O sırada evde bulunan Beyza Doğan'ın kardeşi "Kardeşimi kurtarın" diye bağırdı. İhbarı üzerine olay yerine polis ve sağlık ekibi sevk edildi. Yaralılar olay yerinde yapılan ilk müdahalenin ardından hastanede tedavi altına alındı. 16 yaşındaki Beyza Doğan iki gün süren yaşam mücadelesi kaybetti. Beyza'nın cenazesi Adli Tıp Kurumu'nda alınarak defnedilmek üzere memleketi Şanlıurfa'ya götürülecek.

Cuma Doğan


DEVLETİMİZ BİZİ KORUR DİYE İÇİM RAHATTI

Adli Tıp Kurumu önünde konuşan baba Cuma Doğan, kızının koruma kararına rağmen Selim Tekin'in binaya girmesine tepki göstererek, şunları söyledi:

- Kızım ilk kaçtığı zaman çocuk büroya gittim, şikayette bulundum, beni bir hafta oyaladılar. Defalarca bu şahıs kızımı kaçırma teşebbüsünde bulundu. Bakırköy Adliyesine 35 kere şikayette bulundum. Ben karakola gidip kızımı nasıl koruyacağımı sordum. Beni Bakırköy Adliyesi'ne yönlendirdiler. Bu kişi yine benim işte bulunduğum saatte eve tekmeleyerek geldi. Parklarda yatan biri.

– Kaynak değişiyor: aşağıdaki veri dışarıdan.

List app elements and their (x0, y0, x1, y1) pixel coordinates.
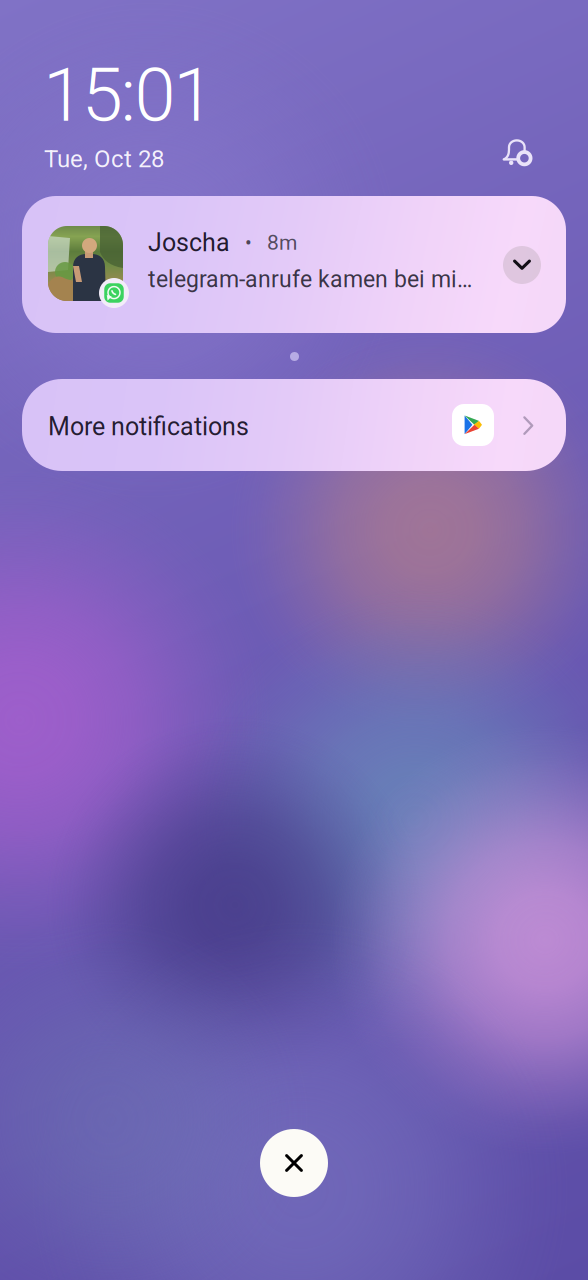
button[interactable]: Notification settings (492, 128, 544, 180)
staticText: More notifications (48, 412, 249, 441)
staticText: 15:01 (43, 52, 214, 139)
button[interactable]: Close (260, 1129, 328, 1197)
staticText: 8m (267, 230, 297, 255)
button[interactable]: Joscha (22, 196, 566, 333)
button[interactable]: More notifications (22, 379, 566, 471)
staticText: Tue, Oct 28 (44, 145, 164, 173)
staticText: telegram-anrufe kamen bei mi… (148, 266, 472, 293)
staticText: • (230, 231, 267, 254)
staticText: Joscha (148, 228, 230, 257)
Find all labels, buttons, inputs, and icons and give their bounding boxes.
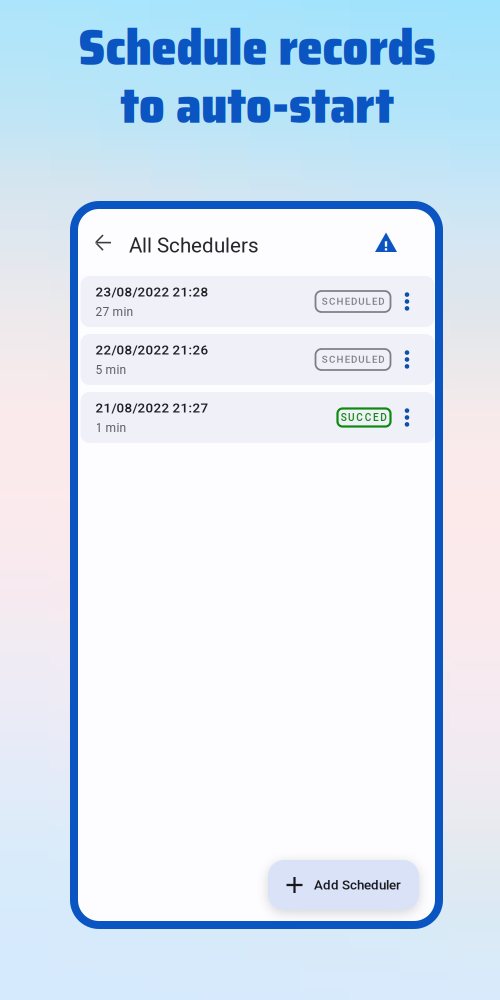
- staticText: SCHEDULED: [322, 354, 384, 365]
- button[interactable]: Add Scheduler: [268, 860, 419, 910]
- button[interactable]: Warning: [367, 220, 405, 266]
- staticText: 1 min: [96, 421, 126, 435]
- staticText: SUCCED: [341, 412, 387, 423]
- button[interactable]: 21/08/2022 21:27: [80, 392, 434, 443]
- button[interactable]: 23/08/2022 21:28: [80, 276, 434, 327]
- staticText: 5 min: [96, 363, 126, 377]
- staticText: Add Scheduler: [314, 877, 401, 893]
- staticText: 21/08/2022 21:27: [96, 400, 208, 416]
- staticText: Schedule records: [78, 7, 436, 87]
- staticText: SCHEDULED: [322, 296, 384, 307]
- staticText: to auto-start: [120, 65, 394, 145]
- button[interactable]: 22/08/2022 21:26: [80, 334, 434, 385]
- staticText: 22/08/2022 21:26: [96, 342, 208, 358]
- button[interactable]: Back: [86, 220, 120, 266]
- staticText: 27 min: [96, 305, 134, 319]
- staticText: All Schedulers: [129, 234, 259, 258]
- staticText: 23/08/2022 21:28: [96, 284, 208, 300]
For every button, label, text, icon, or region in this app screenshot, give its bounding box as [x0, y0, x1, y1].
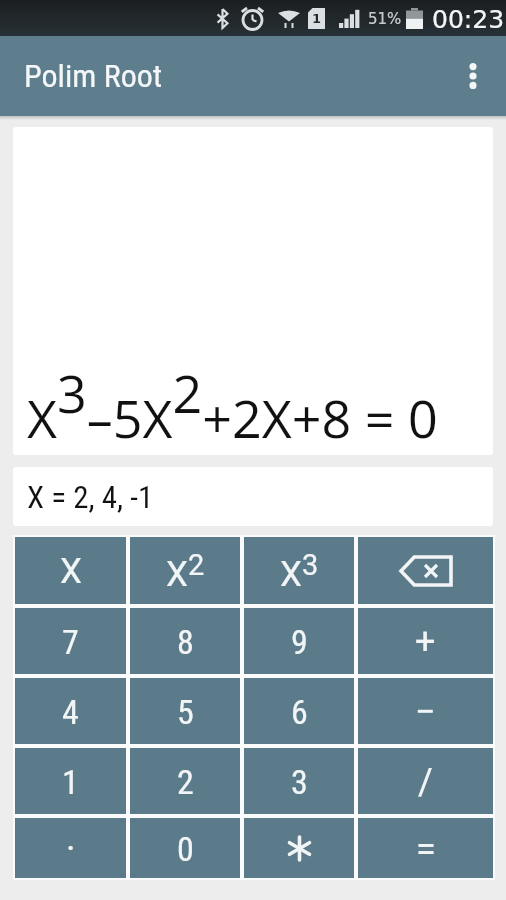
button[interactable]: 6: [244, 678, 354, 744]
button[interactable]: /: [358, 748, 493, 814]
staticText: 1: [312, 11, 322, 26]
staticText: 00:23: [432, 5, 505, 34]
staticText: +: [415, 621, 436, 663]
button[interactable]: 4: [15, 678, 126, 744]
staticText: X: [60, 551, 82, 592]
button[interactable]: X2: [130, 537, 240, 604]
button[interactable]: 8: [130, 608, 240, 674]
staticText: X3–5X2+2X+8 = 0: [27, 357, 438, 453]
button[interactable]: 7: [15, 608, 126, 674]
button[interactable]: X3: [244, 537, 354, 604]
button[interactable]: 9: [244, 608, 354, 674]
staticText: 3: [291, 762, 308, 802]
staticText: =: [416, 828, 436, 870]
staticText: 51%: [368, 10, 402, 27]
button[interactable]: [244, 818, 354, 878]
button[interactable]: 0: [130, 818, 240, 878]
staticText: 4: [62, 692, 79, 732]
staticText: 1: [62, 762, 79, 802]
button[interactable]: 1: [15, 748, 126, 814]
staticText: 6: [291, 692, 308, 732]
staticText: −: [415, 691, 436, 733]
button[interactable]: 2: [130, 748, 240, 814]
staticText: X = 2, 4, -1: [27, 479, 154, 515]
staticText: ·: [66, 828, 76, 870]
staticText: 9: [291, 622, 308, 662]
button[interactable]: [358, 537, 493, 604]
button[interactable]: ·: [15, 818, 126, 878]
staticText: 2: [177, 762, 194, 802]
staticText: Polim Root: [24, 57, 163, 95]
staticText: X2: [166, 548, 205, 595]
button[interactable]: +: [358, 608, 493, 674]
button[interactable]: =: [358, 818, 493, 878]
staticText: 0: [177, 829, 194, 869]
button[interactable]: 3: [244, 748, 354, 814]
staticText: 7: [62, 622, 79, 662]
button[interactable]: [440, 36, 506, 116]
button[interactable]: 5: [130, 678, 240, 744]
button[interactable]: X: [15, 537, 126, 604]
staticText: 8: [177, 622, 194, 662]
staticText: 5: [177, 692, 194, 732]
staticText: X3: [280, 548, 319, 595]
button[interactable]: −: [358, 678, 493, 744]
staticText: /: [418, 761, 433, 803]
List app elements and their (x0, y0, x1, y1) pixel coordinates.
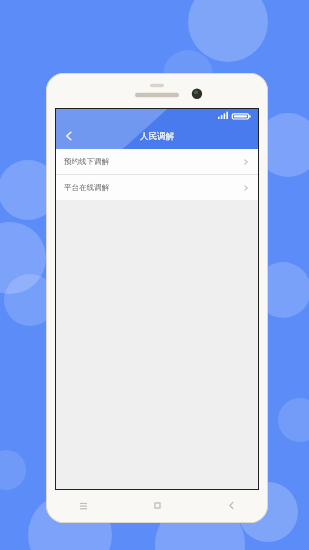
staticText: 平台在线调解 (64, 183, 109, 192)
button[interactable]: 平台在线调解 (56, 175, 258, 200)
button[interactable]: Back (56, 123, 82, 149)
button[interactable]: Home (120, 489, 194, 522)
button[interactable]: Back (194, 489, 268, 522)
staticText: 预约线下调解 (64, 157, 109, 166)
button[interactable]: 预约线下调解 (56, 149, 258, 174)
staticText: 人民调解 (140, 131, 174, 142)
button[interactable]: Menu (46, 489, 120, 522)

- Ben yaptıklarından sonra tekrar adliyeye gittim, nöbetçi savcıya kendisinin benim evime geldiğini saldırdığını söyledim. Koruma kararı verdiler. Devletimiz bizi koruyor diye içim rahattı. Bu kişi yine bizi takip edip kızımın dışarı çıktığı bir saatte binaya girip bir üst katta bekliyor. Kızım tekrar eve geldiğinde kapıyı açtığında bu da arkasından zorlayarak rehin alıyor. Kızımı koltuk altına alıp silahı kafasına doğrultuyor, annesi yalvarmasına rağmen kızı götürmek istiyor. Kızım 'istemiyorum gelmiyorum' diye ona yalvarıyor.

ŞU AN KIZIM MORGDA YATIYOR

- 700 bin liraya soygun yaptığını söylüyor, birlikte yurt dışına gitmek istediğini söylüyor. Diğer kızım ise 'yardım edin' diye bağırdığında kızımın kafasına sıkıyor. Ardından kendi kafasına sıkıyor. Benim kızım şu an hayatta değil. Ben Türkiye'deki adaletten şikayetçiyim, şu an kızım morgda yatıyor. Bunun hesabını kim verecek? Ben kimden hesap soracağım? Gidip savcıya yalvardım, en azından uzak dursun diye ufak bir ceza versinler istedim. Bana yerime oturmam gerektiğini söyledi, kızımın şikayetçi olmadığını söyledi.